Earlier this year, a State Court in Delaware determined the value of a minority shareholder’s shares which was in dispute. The unpublished opinion, In re Sunbelt Beverage Corp. Shareholder Litigation, 2010 WL 26539 (Del.Ch. Jan 05, 2010) (No. Civ. A. 16089-CC), reconsideration den., In re Sunbelt Beverage Corp. S’holder Litig., 2010 WL 692400 (Del.Ch. Feb 15, 2010) (NO. CIV.A. 16089-CC) was brought by Jane Goldring, a “former minority shareholder in [a] beverage corporation, who had been forced out of [the]corporation as result of [a] cash-out merger of a former corporation into beverage corporation. [The shareholder] filed suit against individual members of [the] beverage corporation’s board of directors, alleging breach of fiduciary duty, and seeking [rescission] or, the alternative, an appraisal of fair value of her shares as of merger date.” Id. at 1.

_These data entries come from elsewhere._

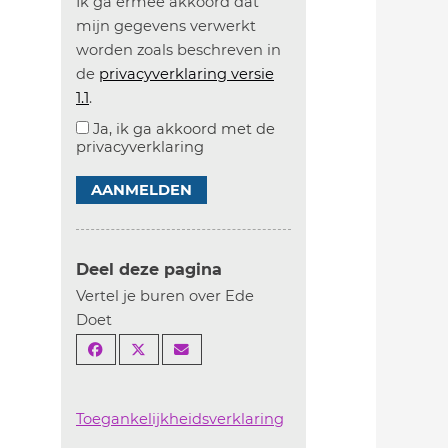
Ik ga ermee akkoord dat
mijn gegevens verwerkt
worden zoals beschreven in
de
privacyverklaring versie
1.1
.
Ja, ik ga akkoord met de
privacyverklaring
AANMELDEN
Deel deze pagina
Vertel je buren over Ede
Doet
Toegankelijkheidsverklaring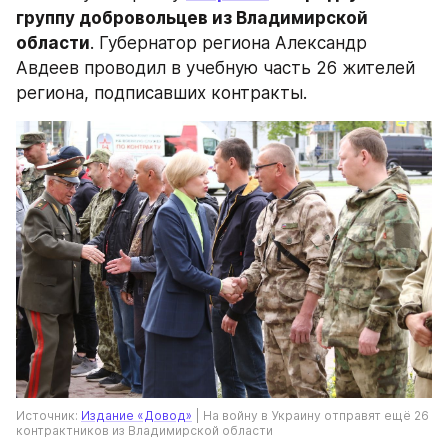
группу добровольцев из Владимирской 
области
. Губернатор региона Александр 
Авдеев проводил в учебную часть 26 жителей 
региона, подписавших контракты.
Источник: 
Издание «Довод»
 | На войну в Украину отправят ещё 26 
контрактников из Владимирской области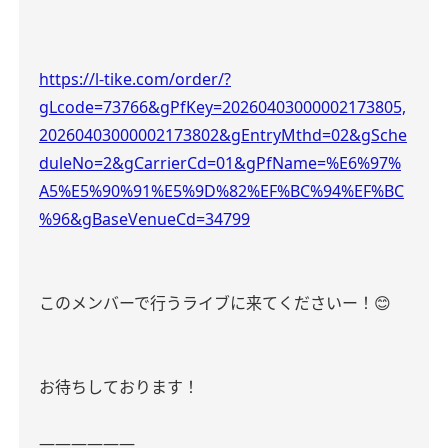
https://l-tike.com/order/?
gLcode=73766&gPfKey=20260403000002173805,
20260403000002173802&gEntryMthd=02&gSche
duleNo=2&gCarrierCd=01&gPfName=%E6%97%
A5%E5%90%91%E5%9D%82%EF%BC%94%EF%BC
%96&gBaseVenueCd=34799
このメンバーで行うライブに来てくださいー！😊
お待ちしております！
――――――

The Court analyzed the different ways a minority shareholder’s interest can be evaluated for purposes of determining the value the shareholder should be paid, whether in the form of a sales price or damages. The Court rejected a number of approaches, but ultimately used a discounted cash flow calculation to arrive at the compensation the minority shareholder should receive.

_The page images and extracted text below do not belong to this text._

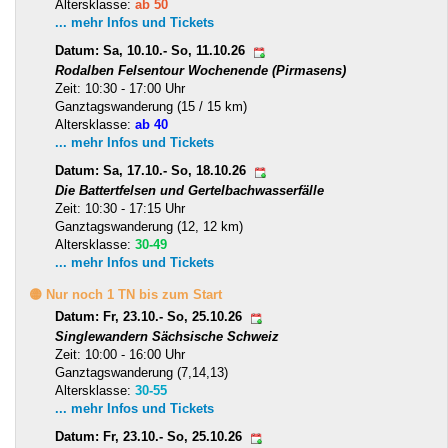
Altersklasse:
ab 50
... mehr Infos und Tickets
Datum: Sa, 10.10.- So, 11.10.26
Rodalben Felsentour Wochenende (Pirmasens)
Zeit: 10:30 - 17:00 Uhr
Ganztagswanderung (15 / 15 km)
Altersklasse:
ab 40
... mehr Infos und Tickets
Datum: Sa, 17.10.- So, 18.10.26
Die Battertfelsen und Gertelbachwasserfälle
Zeit: 10:30 - 17:15 Uhr
Ganztagswanderung (12, 12 km)
Altersklasse:
30-49
... mehr Infos und Tickets
🟡 Nur noch 1 TN bis zum Start
Datum: Fr, 23.10.- So, 25.10.26
Singlewandern Sächsische Schweiz
Zeit: 10:00 - 16:00 Uhr
Ganztagswanderung (7,14,13)
Altersklasse:
30-55
... mehr Infos und Tickets
Datum: Fr, 23.10.- So, 25.10.26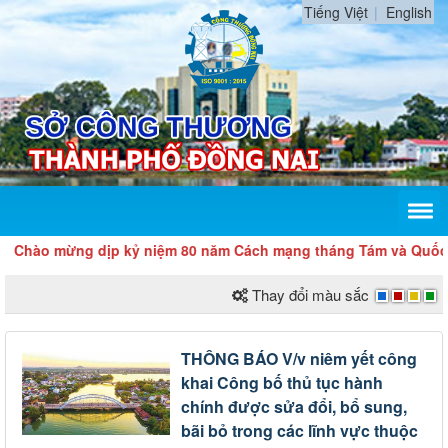
Tiếng Việt
English
hào mừng dịp kỷ niệm 80 năm Cách mạng tháng Tám và Quốc kh
Thay đổi màu sắc
THÔNG BÁO V/v niêm yết công
khai Công bố thủ tục hành
chính được sửa đổi, bổ sung,
bãi bỏ trong các lĩnh vực thuộc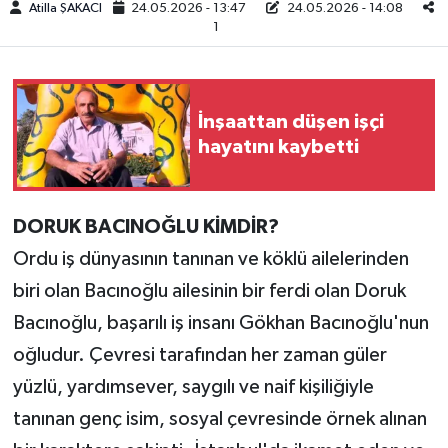
Atilla ŞAKACI
24.05.2026 - 13:47
24.05.2026 - 14:08
1
Teknoloji
Yaşam
İnşaattan düşen işçi
hayatını kaybetti
KAHRAMANMARAŞ
DORUK BACINOĞLU KİMDİR?
Ordu iş dünyasının tanınan ve köklü ailelerinden
biri olan Bacınoğlu ailesinin bir ferdi olan Doruk
Bacınoğlu, başarılı iş insanı Gökhan Bacınoğlu'nun
oğludur. Çevresi tarafından her zaman güler
yüzlü, yardımsever, saygılı ve naif kişiliğiyle
tanınan genç isim, sosyal çevresinde örnek alınan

Importantly, the Court then granted her an additional award of court costs, such as expert witness fees, but refused to provide her with reimbursement of her attorneys fees. The reason the Court refused to award attorneys fees was based on a lack of bad faith on the part of the defendants. The Court reasoned that although the defendants’ “WPG Formula” for valuation of the shares was rejected by the Court, it was not submitted in bad faith.

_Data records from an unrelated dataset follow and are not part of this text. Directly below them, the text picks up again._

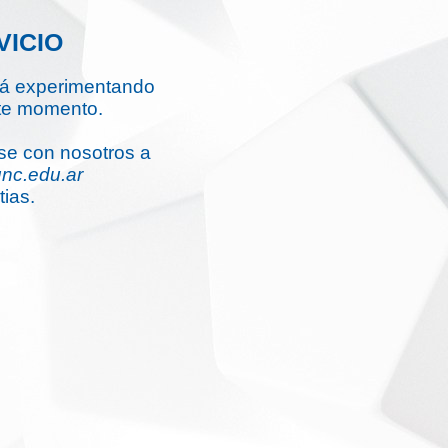
VICIO
stá experimentando
ste momento.
se con nosotros a
unc.edu.ar
tias.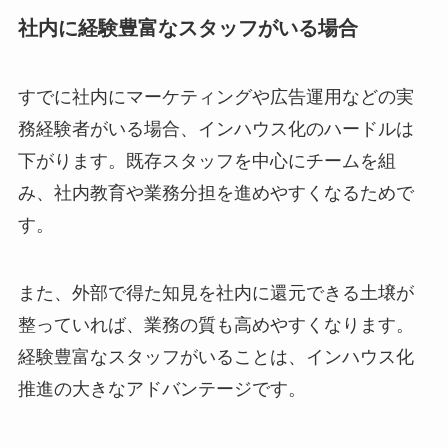
社内に経験豊富なスタッフがいる場合
すでに社内にマーケティングや広告運用などの実
務経験者がいる場合、インハウス化のハードルは
下がります。既存スタッフを中心にチームを組
み、社内教育や業務分担を進めやすくなるためで
す。
また、外部で得た知見を社内に還元できる土壌が
整っていれば、業務の質も高めやすくなります。
経験豊富なスタッフがいることは、インハウス化
推進の大きなアドバンテージです。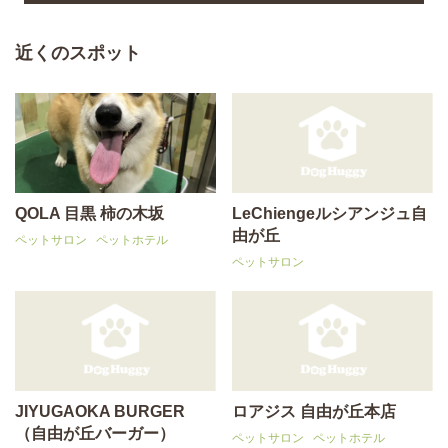
近くのスポット
QOLA 目黒 柿の木坂
LeChiengeルシアンジュ自
由が丘
ペットサロン
ペットホテル
ペットサロン
JIYUGAOKA BURGER
ロアジス 自由が丘本店
（自由が丘バーガー）
ペットサロン
ペットホテル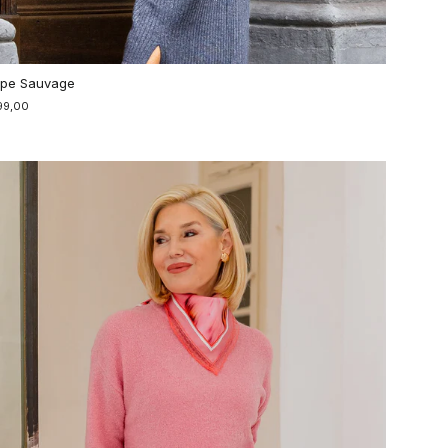
pe Sauvage
99,00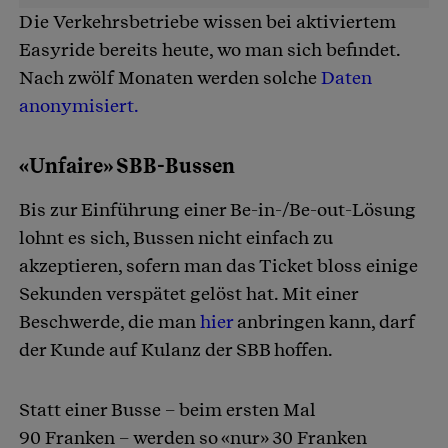
Die Verkehrsbetriebe wissen bei aktiviertem
Easyride bereits heute, wo man sich befindet.
Nach zwölf Monaten werden solche
Daten
anonymisiert.
«Unfaire» SBB-Bussen
Bis zur Einführung einer Be-in-/Be-out-Lösung
lohnt es sich, Bussen nicht einfach zu
akzeptieren, sofern man das Ticket bloss einige
Sekunden verspätet gelöst hat. Mit einer
Beschwerde, die man
hier
anbringen kann, darf
der Kunde auf Kulanz der SBB hoffen.
Statt einer Busse – beim ersten Mal
90 Franken – werden so «nur» 30 Franken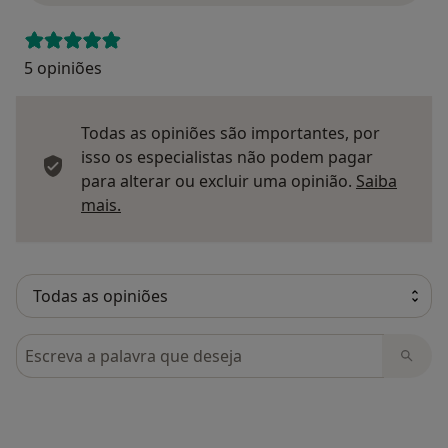
5 opiniões
Todas as opiniões são importantes, por
isso os especialistas não podem pagar
para alterar ou excluir uma opinião.
Saiba
Saber mais sobre pareceres
mais.
Pesquisar em opiniões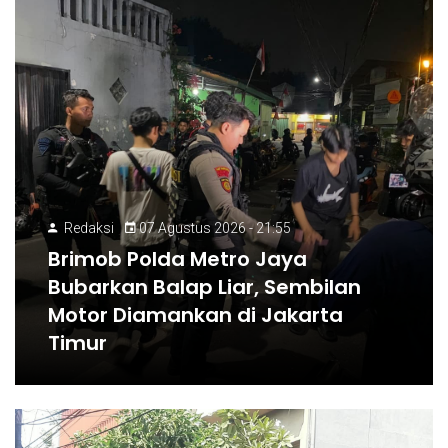
Redaksi
07 Agustus 2026 - 21:55
Brimob Polda Metro Jaya
Bubarkan Balap Liar, Sembilan
Motor Diamankan di Jakarta
Timur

“I agree with defendants’ analysis on the issue of shifting attorney fees: “to constitute bad faith [and thus warrant shifting of attorney fees contrary to the American Rule], the defendants’ action must rise to a high level of egregiousness.” Here, I cannot find defendants’ actions to be of the egregious, vexatious, or bad-faith sort that have merited the shifting of attorney fees in earlier cases… I believe defendants’ reliance on the transactions priced at the WPG Formula was sufficiently reasoned to preclude a finding that there was no legal issue in this case upon which reasonable parties could differ. That is, parties could and did reasonably differ on the legal import of the WPG Formula. The WPG Formula ultimately may have had no weight in my valuation analysis and may have played an unduly large role in guiding defendants’ other valuations of Sunbelt stock at the time of the 1997 Merger, but it did present me with a legitimate legal question and a potentially legitimate valuation metric for Sunbelt. I therefore do not find defendants to have conducted themselves with the necessary egregiousness or vexatiousness to warrant shifting attorneys’ fees.”